New Dry Macular Degeneration Drug Being Tested

A potential new drug treatment for Macular Degeneration is being tested for patients suffering from dry macular degeneration. The drug, Glatirmar is hoped to have long-term benefits for patients for those suffering from the degenerative eye disease.

Until now there was no drug treatment available for dry AMD. However, glatiramer has been shown to improve the retinal sensitivity and reduce other symptoms associated with dry macular degeneration. This drug is approved for the treatment of relapsing multiple sclerosis.

This drug acts on what is known as microglial cells which appear to be the only cells with bodies located in the inner plexiform layer. When tese cells encounter aggregated beta-amyloid, they lose their ability to remove these aggregates. The research being conducted into dry macular degeneration is testing whether these drugs could shape the microglia in macular degeneration and reduce the symptoms of this eye disease.

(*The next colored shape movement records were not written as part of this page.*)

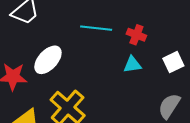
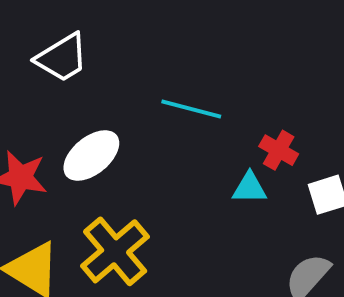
red cross: (136, 35) -> (279, 150), moved

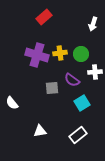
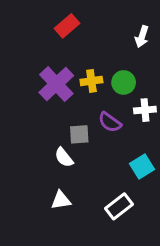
purple cross: (37, 55) -> (56, 84), turned 30
white semicircle: (12, 103) -> (64, 157), moved
cyan square: (82, 103) -> (142, 167), moved

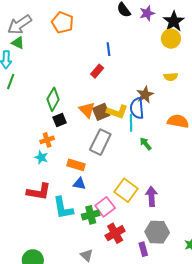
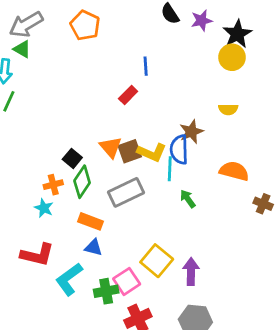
green diamond: (53, 99) -> (82, 182), moved
black square: (60, 120) -> (72, 158), turned -32
gray rectangle: (100, 142) -> (126, 192), turned 35
cyan L-shape: (63, 208) -> (69, 279), turned 60

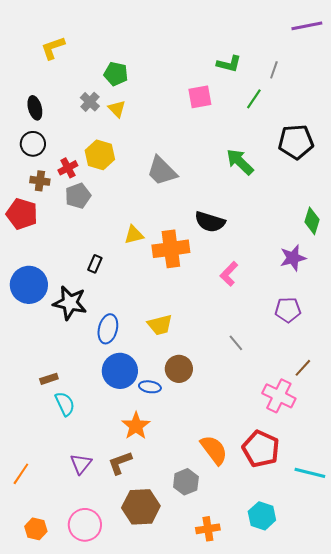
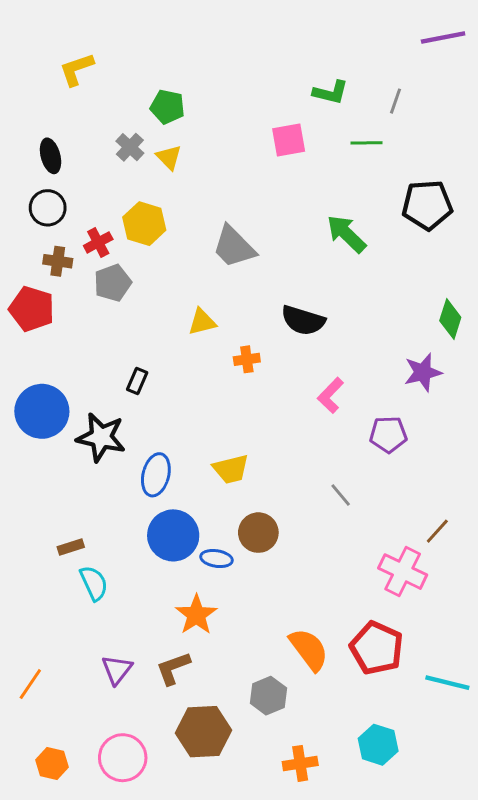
green line: (254, 99) -> (367, 143), turned 55
yellow triangle: (134, 235) -> (202, 322), moved
orange cross: (171, 249) -> (247, 359), size x0.5
purple pentagon: (288, 310) -> (388, 434), moved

The study being conducted saw 18 patients having glatiramer being injected into the eyes affected by dry macular degeneration. Control patients from this group were also injected with a sham drug. At 6 weeks, the patients who had received glatiramer had shown improvement in their retinal sensitivity while those who had received the sham injections did not.

Improvements continued in those macular degeneration patients receiving glatirmer but researchers were quick to point out that the results were too modest to draw any conclusions. They did indicate that more research was warranted and that it was worth warranted continued investigation.

This may be a major advancement in treating dry macular degeneration and could potentially result in new drug treatments where there were previously no treatments.